1. Academic Validation
  2. FcγRI (CD64) contributes to the severity of immune inflammation through regulating NF-κB/NLRP3 inflammasome pathway

FcγRI (CD64) contributes to the severity of immune inflammation through regulating NF-κB/NLRP3 inflammasome pathway

  • Life Sci. 2018 Aug 15;207:296-303. doi: 10.1016/j.lfs.2018.06.015.
Hongfeng Zhang 1 Ling Li 2 Lei Liu 2
Affiliations

Affiliations

  • 1 Department of Rheumatology and Immunology, The First Affiliated Hospital of Dalian Medical University, Dalian, Liaoning 116001, People's Republic of China. Electronic address: zhf20160727@163.com.
  • 2 Department of Rheumatology and Immunology, The First Affiliated Hospital of Dalian Medical University, Dalian, Liaoning 116001, People's Republic of China.
Abstract

Aims: Fcγ receptor I (FcγRI/CD64) that is restrictedly expressed on monocytes and macrophages, acts as the single high-affinity receptor of immunoglobulin G (IgG) in human. The expression of FcγRI is positively correlated with immune inflammation. The primary aim of this study was to explore the effects of FcγRI expression on immune-related inflammatory response and investigate the potential mechanisms.
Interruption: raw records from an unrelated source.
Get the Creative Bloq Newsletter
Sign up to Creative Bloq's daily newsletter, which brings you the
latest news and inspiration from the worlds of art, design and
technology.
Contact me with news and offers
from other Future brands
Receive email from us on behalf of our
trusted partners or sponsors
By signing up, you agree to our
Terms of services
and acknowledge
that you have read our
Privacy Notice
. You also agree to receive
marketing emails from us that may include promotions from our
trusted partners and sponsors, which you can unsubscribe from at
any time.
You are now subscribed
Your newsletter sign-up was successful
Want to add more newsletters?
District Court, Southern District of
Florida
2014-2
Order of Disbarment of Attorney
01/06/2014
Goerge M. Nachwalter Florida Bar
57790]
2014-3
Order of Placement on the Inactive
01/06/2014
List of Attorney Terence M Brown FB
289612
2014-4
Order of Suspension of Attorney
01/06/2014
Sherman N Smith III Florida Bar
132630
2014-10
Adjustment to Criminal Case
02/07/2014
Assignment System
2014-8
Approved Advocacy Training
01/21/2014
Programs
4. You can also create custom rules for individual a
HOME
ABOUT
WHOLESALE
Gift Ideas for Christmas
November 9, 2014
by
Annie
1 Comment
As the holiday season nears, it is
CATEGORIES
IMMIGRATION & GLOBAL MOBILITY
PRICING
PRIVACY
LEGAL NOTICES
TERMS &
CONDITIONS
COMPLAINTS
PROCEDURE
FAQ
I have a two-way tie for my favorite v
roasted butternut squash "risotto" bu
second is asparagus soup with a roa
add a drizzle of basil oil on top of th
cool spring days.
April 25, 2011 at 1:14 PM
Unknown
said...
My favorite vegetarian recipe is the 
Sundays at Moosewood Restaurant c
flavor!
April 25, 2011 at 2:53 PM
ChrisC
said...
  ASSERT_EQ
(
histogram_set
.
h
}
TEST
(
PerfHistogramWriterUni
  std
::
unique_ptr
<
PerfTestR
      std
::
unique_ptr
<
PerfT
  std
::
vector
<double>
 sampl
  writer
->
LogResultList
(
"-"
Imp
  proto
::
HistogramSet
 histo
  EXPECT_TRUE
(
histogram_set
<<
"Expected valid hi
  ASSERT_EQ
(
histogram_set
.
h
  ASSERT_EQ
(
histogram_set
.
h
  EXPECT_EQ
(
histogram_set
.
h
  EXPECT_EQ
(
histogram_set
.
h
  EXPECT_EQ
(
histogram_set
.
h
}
Main methods: FcγRI-expressing Ba/F3 cells are the ideal models for evaluating the functions of FcγRI. Nuclear factor kappa B (NF-κB) and NOD-like Receptor protein 3 (NLRP3) inflammasome-associated protein expressions and inflammatory cytokine (IL-1β and IL-18) release were detected in the presence or absence of NF-κB Inhibitor pyrrolidine dithiocarbamate (PDTC). Besides, the effects of FcγRI on the activation of the NLRP3 inflammasomes were also investigated in THP-1 macrophages deficient for FcγRI.

Key findings: FcγRI-expressing Ba/F3 cells appeared increased NLRP3 inflammasome formation and IL-1β and IL-18 release via activating NF-κB signaling. Interestingly, this alteration could be reversed in THP-1 macrophages after FcγRI was silenced.

Significance: These results indicated that FcγRI functioned as a regulator for immune inflammation via acceleration of NF-κB regulating NLRP3 inflammasome signaling.

Keywords

FcγRI; Immune inflammation; NF-κB; NLRP3 inflammasomes.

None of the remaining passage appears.